(Records from a dataset)
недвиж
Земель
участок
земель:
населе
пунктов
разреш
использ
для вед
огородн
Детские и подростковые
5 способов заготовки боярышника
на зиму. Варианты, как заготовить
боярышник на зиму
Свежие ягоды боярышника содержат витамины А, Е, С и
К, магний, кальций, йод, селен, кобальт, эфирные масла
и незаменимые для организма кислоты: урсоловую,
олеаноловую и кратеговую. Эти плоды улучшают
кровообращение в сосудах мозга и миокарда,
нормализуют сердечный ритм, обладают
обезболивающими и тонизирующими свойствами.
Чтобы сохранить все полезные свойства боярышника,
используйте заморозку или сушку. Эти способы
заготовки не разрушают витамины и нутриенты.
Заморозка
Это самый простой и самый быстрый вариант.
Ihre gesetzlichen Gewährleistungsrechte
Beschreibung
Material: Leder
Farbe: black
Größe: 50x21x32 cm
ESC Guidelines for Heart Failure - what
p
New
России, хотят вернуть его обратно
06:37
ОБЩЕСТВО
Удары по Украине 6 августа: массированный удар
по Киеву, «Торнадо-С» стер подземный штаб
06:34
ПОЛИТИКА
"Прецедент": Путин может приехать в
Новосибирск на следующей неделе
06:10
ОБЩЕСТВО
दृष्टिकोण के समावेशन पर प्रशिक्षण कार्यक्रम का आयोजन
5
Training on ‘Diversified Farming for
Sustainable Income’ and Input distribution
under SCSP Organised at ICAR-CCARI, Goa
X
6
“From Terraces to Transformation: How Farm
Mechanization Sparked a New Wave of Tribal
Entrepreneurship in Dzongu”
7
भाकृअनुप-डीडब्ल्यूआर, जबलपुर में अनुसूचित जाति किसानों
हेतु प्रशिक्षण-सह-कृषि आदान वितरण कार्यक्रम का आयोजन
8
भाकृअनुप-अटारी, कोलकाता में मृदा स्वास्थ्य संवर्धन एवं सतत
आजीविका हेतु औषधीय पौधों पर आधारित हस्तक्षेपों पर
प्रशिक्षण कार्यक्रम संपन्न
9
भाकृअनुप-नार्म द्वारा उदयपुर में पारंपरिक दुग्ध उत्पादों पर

TASK DETAILS
Above are the records; from them, give again exactly the lines from the one containing "Größe: 50x21x32 cm" through the one containing "может приехать в", both included.

SOLUTION TO THIS PROBLEM
Größe: 50x21x32 cm
ESC Guidelines for Heart Failure - what
p
New
России, хотят вернуть его обратно
06:37
ОБЩЕСТВО
Удары по Украине 6 августа: массированный удар
по Киеву, «Торнадо-С» стер подземный штаб
06:34
ПОЛИТИКА
"Прецедент": Путин может приехать в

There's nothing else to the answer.